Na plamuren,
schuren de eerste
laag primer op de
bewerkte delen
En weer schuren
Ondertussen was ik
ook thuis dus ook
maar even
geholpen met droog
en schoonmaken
---
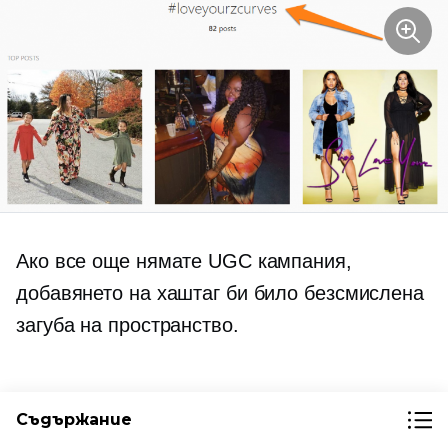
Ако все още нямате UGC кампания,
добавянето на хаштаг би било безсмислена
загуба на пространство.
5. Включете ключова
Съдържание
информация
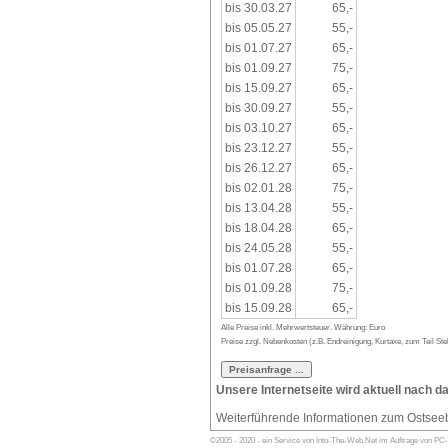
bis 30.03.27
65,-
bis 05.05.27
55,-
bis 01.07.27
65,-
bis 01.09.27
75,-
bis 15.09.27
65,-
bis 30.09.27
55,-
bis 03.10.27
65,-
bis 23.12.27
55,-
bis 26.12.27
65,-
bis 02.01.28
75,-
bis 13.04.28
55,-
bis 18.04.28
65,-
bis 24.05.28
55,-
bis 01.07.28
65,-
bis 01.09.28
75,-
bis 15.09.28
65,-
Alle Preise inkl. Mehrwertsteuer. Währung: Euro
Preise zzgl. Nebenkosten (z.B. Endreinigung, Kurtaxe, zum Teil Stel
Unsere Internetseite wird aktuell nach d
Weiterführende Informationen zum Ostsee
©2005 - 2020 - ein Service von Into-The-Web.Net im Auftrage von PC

Work task:
If a line contains the word "Preise", it counts; please state how many such lines the records above have, and nothing more.

Exercise solution:
2